If you invest in mutual funds for a long time, then it gives better returns. The biggest advantage is that you get compound interest. ICICI Prudential Debt and Equity Fund has given returns of 15% compounded annually (CAGR) over 22 years. That is, the investment of 1 lakh in 22 years has become Rs 21.76 lakh.
Fund started in 1999
ICICI Prudential Debt and Equity Fund was incorporated on 3 November 1999. This is a hybrid fund which used to be a balanced fund earlier. Its Asset Under Management (AUM) is Rs 18,794 crore. This fund invests 65 to 80% in equities. Invests 20 to 35% in debt. In the same time frame, Nifty 50TRI has given a return of 14.04%. Based on this investment of 1 lakh was made to be Rs 18 lakh.
Better returns from SIP
Talking about Systematic Investment Plan i.e. SIP, then if someone has made a monthly investment of 10 thousand rupees in this fund, then this amount has become Rs 2.11 crore by 31 October 2021. Whereas the total investment was only Rs 26.4 lakh. That is, the return has been received at the rate of CAGR 16.22%. Nifty 50 has given a return of 15.35% in the same time period.
Gain of 61.39% in one year
ICICI Prudential Debt and Equity Fund has given a return of 61.39% in the last one year. Its benchmark CRISIL Hybrid has given a gain of only 28.67%. This category has given a return of 40.89% in one year. S Naren, Chief Investment Officer (CIO) of ICICI Prudential Mutual Fund remains very positive about this fund.

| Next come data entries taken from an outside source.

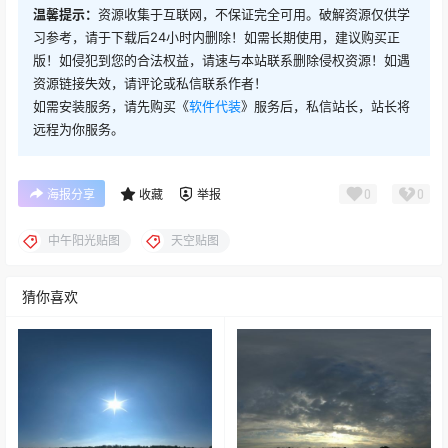
温馨提示：
资源收集于互联网，不保证完全可用。破解资源仅供学
习参考，请于下载后24小时内删除！如需长期使用，建议购买正
版！如侵犯到您的合法权益，请速与本站联系删除侵权资源！如遇
资源链接失效，请评论或私信联系作者！
如需安装服务，请先购买《
软件代装
》服务后，私信站长，站长将
远程为你服务。
0
0
海报分享
收藏
举报
中午阳光贴图
天空贴图
猜你喜欢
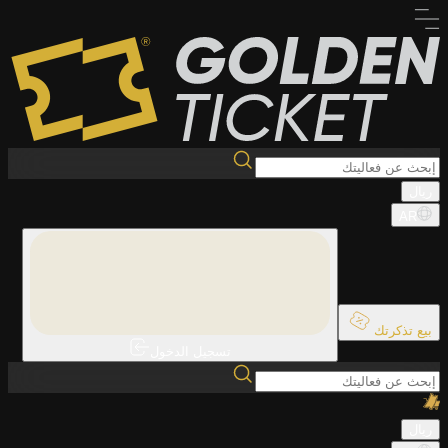
ريال
AR
بيع تذكرتك
تسجيل الدخول
ريال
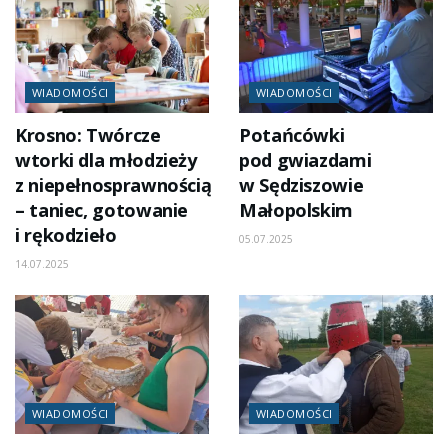
WIADOMOŚCI
WIADOMOŚCI
Krosno: Twórcze
Potańcówki
wtorki dla młodzieży
pod gwiazdami
z niepełnosprawnością
w Sędziszowie
– taniec, gotowanie
Małopolskim
i rękodzieło
05.07.2025
14.07.2025
WIADOMOŚCI
WIADOMOŚCI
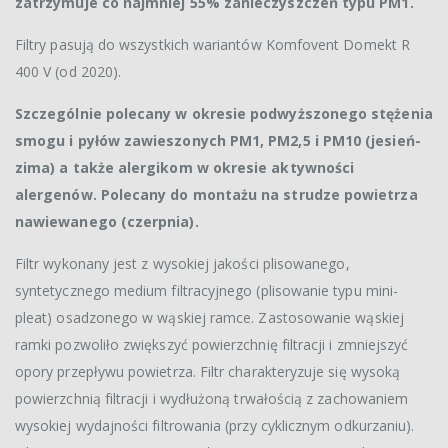
zatrzymuje co najmniej 55% zanieczyszczeń typu PM1.
Filtry pasują do wszystkich wariantów Komfovent Domekt R
400 V (od 2020).
Szczególnie polecany w okresie podwyższonego stężenia
smogu i pyłów zawieszonych PM1, PM2,5 i PM10 (jesień-
zima) a także alergikom w okresie aktywności
alergenów. Polecany do montażu na strudze powietrza
nawiewanego (czerpnia).
Filtr wykonany jest z wysokiej jakości plisowanego,
syntetycznego medium filtracyjnego (plisowanie typu mini-
pleat) osadzonego w wąskiej ramce. Zastosowanie wąskiej
ramki pozwoliło zwiększyć powierzchnię filtracji i zmniejszyć
opory przepływu powietrza. Filtr charakteryzuje się wysoką
powierzchnią filtracji i wydłużoną trwałością z zachowaniem
wysokiej wydajności filtrowania (przy cyklicznym odkurzaniu).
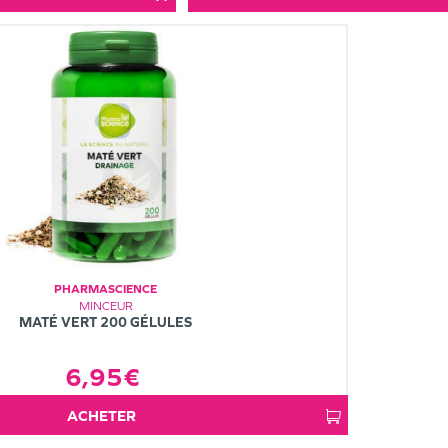
PHARMASCIENCE
MINCEUR
MATÉ VERT 200 GÉLULES
6,95€
ACHETER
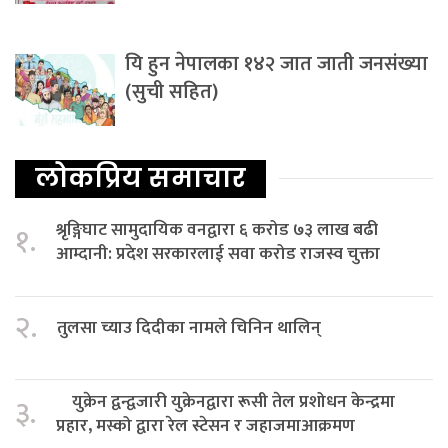
यि हुन नेपालका १४२ जात जाती जनसंख्या
(सुची सहित)
लोकप्रिय समाचार
श्रृङ्गिघाट सामुदायिक वनद्वारा ६ करोड ७३ लाख बढी
१.
आम्दानी: प्रदेश सरकारलाई सवा करोड राजस्व चुक्ता
२.
तुलसा च्याउ दिदीका नामले चिनिन थालिन्
युक्रेन द्वन्द्वजारी युक्रेनद्वारा रूसी तेल प्रशोधन केन्द्रमा
३.
प्रहार, मस्को द्वारा रेल स्टेसन र जहाजमाआक्रमण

Invest in large, mid and small caps
The scheme has investments in large, mid and small caps. As of 31 October 2021, it has invested 90% in large caps while 5-5% in mid and small caps. Investment in equity is determined through the in-house model. The fund has an overweight position in Power, Telecom, Oil. This scheme can also invest in foreign shares in equity. In the debt segment, this scheme invests in fixed income. It consists of government securities and other segments.
In the debt segment, this fund invests in papers that have good credit quality and have good ratings. Such papers are rated AA and above. Experts say that in such a situation, if you want to invest in hybrid funds, then you can think of such funds.